Red Bryant, DE: $5 million
In the NFL, sacks equal dollars for defensive ends. So while this figure is low for an elite defensive end, Bryant's inability to be a three-down player keeps him from meeting that test.
For a little perspective, Atari Bigby had as many sacks as "Big Red" in 2011.
Bryant's camp should recognize his production is more along the line of a good defensive tackle. Brandon Mebane's 2011 contract (five years, $25 million) provides a reasonable target. At 28-years-old, duration could be the tipping-point. Seattle may be leaning towards four years, while Brant's camp might want more guaranteed money over five seasons.
He will receive a significant increase over his 2011 salary of $441,000. It shouldn't be so much as to keep him from returning, though.
March 12, 2012: Adam Schefter of ESPN is reporting the Seahawks have re-signed Red Bryant. The contract is for 5 years, $35 million dollars with $14.5 million dollars guaranteed. This is $10 million more than projected, but the first-year cap hit could still be in the $5 million range.
David Hawthorne, MLB: $4,500,000
Some projections for Hawthorne have been well above this range. However, Stephen Tulloch was only able to garner $3.25 million on a one-year deal in 2011 and will again be a free agent. I thought that contract would help set Hawthorne's value, but there is a new game in town.
D'Qwell Jackson Re-signed with the Cleveland Browns for $42.5 million over five seasons. His guaranteed money in $19 million.
With the bar the Browns set, there will likely be a team willing to pony up over $4 million a year for "Heater," but don't expect the Seahawks to be the club to do it. His pass defense skills are already pointing to needing an upgrade at the position.
John Carlson, TE: $4,000,000
I'm not convinced Carlson has earned this size of a payday, but tight ends will be at a premium during free agency. There are few options available, and the draft class is looking less than impressive.
Teams are likely to attempt to mimic the success the New England Patriots had with dual tight ends in 2011.
Carlson may not have the talent level of Rob Gronkowski, but he is one of the best options on the market in 2012. With the likes of Craig Stevens getting $15 million over four seasons, it is hard to imagine Carlson getting any less.
UPDATE: With Fred Davis of the Washington Redskins being franchise tagged, Carlson will be the best tight end to reach free agency. That could add another $1 million to his price tag. If the Seahawks can get a deal done with Lynch they might consider tagging Carlson and then work on a trade-and-sign arrangement. Otherwise, expect four-years and $20 million.
UPDATE: As predicted, the elimination of Davis made Carlson the best free agent option at tight end. He signed with the Minnesota Vikings right at the projected $5 million per year, at five years for $25 million per Adam Schefter.

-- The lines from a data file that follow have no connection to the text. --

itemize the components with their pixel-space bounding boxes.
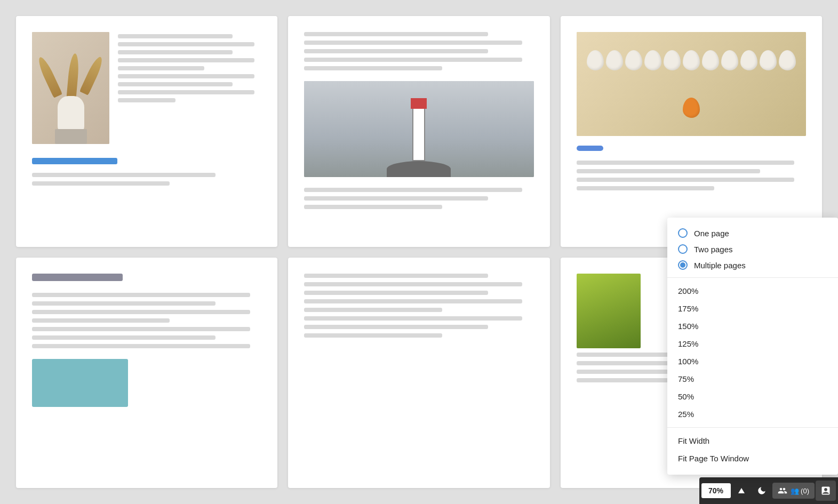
text-line	[118, 74, 254, 78]
option-two-pages[interactable]: Two pages	[667, 241, 838, 257]
doc-page-2	[288, 16, 549, 247]
text-line	[32, 173, 216, 177]
zoom-125[interactable]: 125%	[667, 335, 838, 353]
gray-bar	[32, 274, 123, 281]
divider-2	[667, 427, 838, 428]
egg	[779, 50, 796, 70]
divider-1	[667, 277, 838, 278]
blue-bar	[32, 158, 117, 164]
egg	[683, 50, 700, 70]
page6-photo	[577, 274, 641, 348]
radio-two-pages	[678, 244, 688, 254]
doc-page-4	[16, 258, 277, 489]
text-line	[304, 308, 442, 312]
text-line	[304, 282, 522, 286]
option-multiple-pages-label: Multiple pages	[694, 261, 746, 270]
text-line	[118, 58, 254, 62]
text-line	[32, 310, 250, 314]
page3-photo	[577, 32, 806, 136]
text-line	[304, 49, 488, 53]
zoom-75[interactable]: 75%	[667, 370, 838, 388]
text-line	[304, 205, 442, 209]
bottom-toolbar: 70% 👥 (0)	[699, 477, 839, 504]
radio-one-page	[678, 228, 688, 238]
text-line	[304, 291, 488, 295]
text-line	[32, 293, 250, 297]
text-line	[577, 169, 760, 173]
text-line	[32, 335, 216, 340]
egg	[606, 50, 623, 70]
egg	[587, 50, 604, 70]
text-line	[577, 178, 795, 182]
text-line	[304, 325, 488, 329]
text-line	[304, 299, 522, 303]
text-line	[32, 181, 170, 186]
text-line	[32, 327, 250, 331]
text-line	[304, 41, 522, 45]
text-line	[118, 50, 233, 54]
option-multiple-pages[interactable]: Multiple pages	[667, 257, 838, 273]
page2-photo	[304, 81, 533, 177]
view-zoom-dropdown: One page Two pages Multiple pages 200% 1…	[667, 218, 838, 475]
egg	[702, 50, 719, 70]
egg	[625, 50, 642, 70]
teal-image	[32, 359, 128, 407]
egg	[664, 50, 681, 70]
users-count: 👥 (0)	[791, 487, 810, 495]
option-one-page[interactable]: One page	[667, 225, 838, 241]
text-line	[304, 196, 488, 201]
egg	[740, 50, 757, 70]
zoom-175[interactable]: 175%	[667, 300, 838, 317]
users-button[interactable]: 👥 (0)	[772, 483, 815, 499]
text-line	[118, 82, 233, 86]
egg	[721, 50, 738, 70]
view-mode-button[interactable]	[816, 481, 836, 501]
page1-photo	[32, 32, 109, 144]
text-line	[118, 98, 175, 102]
doc-page-3	[561, 16, 822, 247]
egg-orange	[683, 98, 700, 118]
text-line	[118, 34, 233, 38]
text-line	[304, 66, 442, 70]
svg-marker-0	[738, 488, 745, 493]
fit-width[interactable]: Fit Width	[667, 432, 838, 450]
text-line	[304, 333, 442, 338]
fit-page-to-window[interactable]: Fit Page To Window	[667, 450, 838, 467]
option-one-page-label: One page	[694, 229, 729, 238]
text-line	[304, 188, 522, 192]
zoom-50[interactable]: 50%	[667, 388, 838, 405]
egg	[760, 50, 777, 70]
zoom-100[interactable]: 100%	[667, 353, 838, 370]
text-line	[32, 344, 250, 348]
text-line	[577, 186, 714, 190]
zoom-200[interactable]: 200%	[667, 282, 838, 300]
egg	[644, 50, 661, 70]
text-line	[118, 90, 254, 94]
text-line	[32, 318, 170, 323]
option-two-pages-label: Two pages	[694, 245, 733, 254]
night-mode-button[interactable]	[752, 481, 771, 500]
text-line	[118, 42, 254, 46]
zoom-25[interactable]: 25%	[667, 405, 838, 423]
text-line	[577, 161, 795, 165]
zoom-level-display[interactable]: 70%	[701, 483, 731, 498]
text-line	[32, 301, 216, 306]
zoom-up-button[interactable]	[732, 481, 751, 500]
text-line	[304, 274, 488, 278]
doc-page-5	[288, 258, 549, 489]
doc-page-1	[16, 16, 277, 247]
zoom-150[interactable]: 150%	[667, 317, 838, 335]
radio-multiple-pages	[678, 260, 688, 270]
text-line	[304, 58, 522, 62]
text-line	[118, 66, 204, 70]
text-line	[304, 32, 488, 36]
text-line	[304, 316, 522, 321]
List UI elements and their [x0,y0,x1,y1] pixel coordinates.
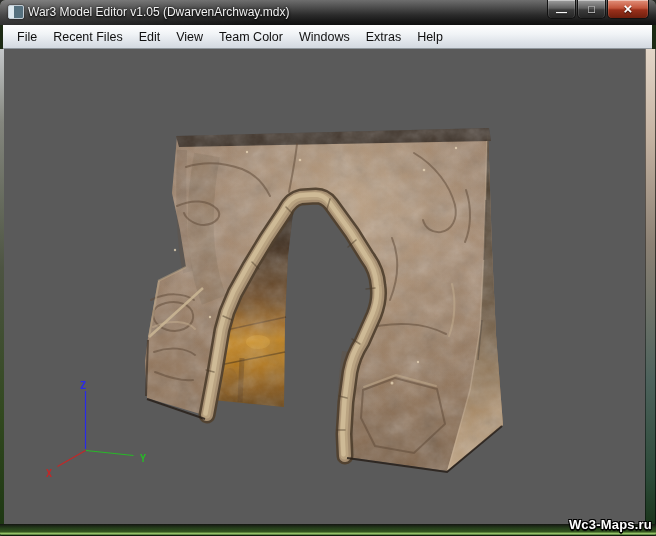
minimize-button[interactable]: — [547,0,576,19]
maximize-button[interactable]: □ [577,0,606,19]
menu-file[interactable]: File [9,27,45,47]
window-frame-right [645,49,656,536]
menu-extras[interactable]: Extras [358,27,409,47]
viewport-3d-canvas[interactable]: Z Y X [4,49,645,524]
dwarven-archway-model [135,118,515,486]
menu-help[interactable]: Help [409,27,451,47]
menu-team-color[interactable]: Team Color [211,27,291,47]
close-button[interactable]: × [607,0,649,19]
menubar: File Recent Files Edit View Team Color W… [3,25,652,49]
axis-x-label: X [46,468,52,479]
window-frame-bottom [0,524,656,536]
watermark: Wc3-Maps.ru [569,517,652,532]
menu-windows[interactable]: Windows [291,27,358,47]
app-icon [8,5,24,19]
window-title: War3 Model Editor v1.05 (DwarvenArchway.… [28,5,289,19]
maximize-icon: □ [588,4,595,15]
axis-x-line [58,451,86,467]
axis-z-label: Z [80,380,86,391]
app-window: War3 Model Editor v1.05 (DwarvenArchway.… [0,0,656,536]
minimize-icon: — [556,7,567,18]
menu-recent-files[interactable]: Recent Files [45,27,130,47]
axis-y-line [86,451,134,456]
axis-y-label: Y [140,453,146,464]
close-icon: × [624,1,633,16]
titlebar[interactable]: War3 Model Editor v1.05 (DwarvenArchway.… [0,0,656,25]
menu-view[interactable]: View [168,27,211,47]
axis-gizmo: Z Y X [46,380,146,479]
menu-edit[interactable]: Edit [131,27,169,47]
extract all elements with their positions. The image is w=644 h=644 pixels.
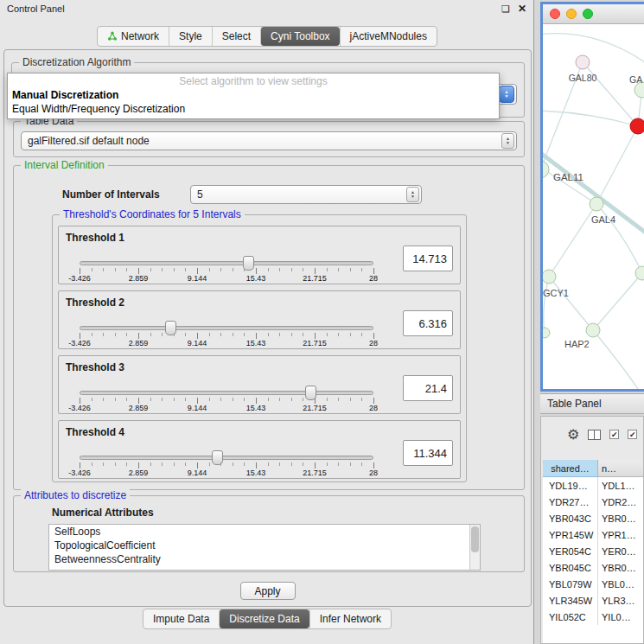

Michael Robinson, FB: $1.75 million
Following a Pro Bowl season in 2011, Robinson certainly earned himself a raise over his one-year contract that paid him $1.4 million last season. He improved as a blocker over the course of last season, but still isn't in the class of "elite." He hasn't shown to be effective as a rusher or receiver, either.
There are few free agent options at fullback in 2011, which could elevate Robinson's value on the open market.
UPDATE: Robinson reported via Twitter that he'll be returning to the Seahawks. "#12thMan Please to announce I will be coming back next season! Time to win. #Seahawks." The contract is a reported two-year deal worth $5 million.
Steven Hauschka (RFA), K: $1,500,000
Hauschka hasn't established himself as a top kicker in the NFL, but he has the potential. He has ample strength to find the end zone on kickoffs, and was a fairly consistent field goal kicker, converting on 25-30 attempts (83.3 percent).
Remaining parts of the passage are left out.